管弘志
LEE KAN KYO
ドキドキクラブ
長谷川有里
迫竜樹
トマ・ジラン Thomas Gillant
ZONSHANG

★ ★ ★ ★

BRIEF >>
Output all records verbatim.

OUTPUT >>
管弘志
LEE KAN KYO
ドキドキクラブ
長谷川有里
迫竜樹
トマ・ジラン Thomas Gillant
ZONSHANG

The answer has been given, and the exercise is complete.